Complexity of finding a Eulerian path such that the image under a bijection is also a Eulerian path

Problem input: undirected graphs $ G$ , $ H$ and a bijection $ f: E(G) \to E(H)$
Question: Is there a Eulerian path $ p: \{1,\dots,|E(G)|\} \to E(G)$ in $ G$ such that $ f \circ p$ is a Eulerian path in $ H$ ?

Is this problem in $ P$ , $ NP$ -complete or maybe equivalent to some other well-known problem that isn’t known to be either yet?

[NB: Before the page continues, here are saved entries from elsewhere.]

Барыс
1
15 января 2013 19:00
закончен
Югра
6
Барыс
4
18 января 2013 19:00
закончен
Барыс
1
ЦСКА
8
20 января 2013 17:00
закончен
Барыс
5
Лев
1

The problem turned up as a special case of a more general problem first in the Bachelors thesis of another student last year and now in mine as well (I was improving some of the results of the other thesis). All other cases of the problem are now known to be either NP-hard or solvable in polynomial time, but neither one of us managed to make any progress on that case. On the other hand it feels like a much more "natural" problem than the other cases, so I think we may have missed a simple proof.

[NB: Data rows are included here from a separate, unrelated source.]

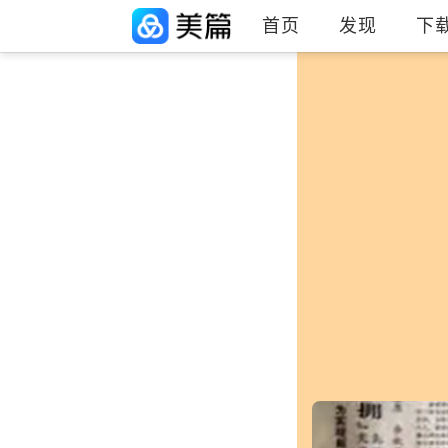
首页
发现
下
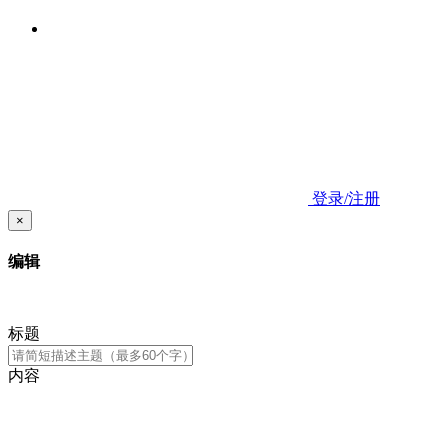
登录/注册
×
编辑
标题
内容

If undirected graphs are replaced by directed graphs in the problem statement there is a simple polynomial time algorithm (find a Eulerian path in the graph with vertex set $ V(G)\times V(H)$ and edge set $ $ \{((v_1, w_1), (v_2, w_2)) | (v_1, v_2)=e \in E(G), f(e) = (w_1, w_2)\}$ $ ignoring isolated vertices). The analogous graph for the undirected case contains 2 edges for each edge in $ G$ , so just finding a Eulerian path is no longer enough.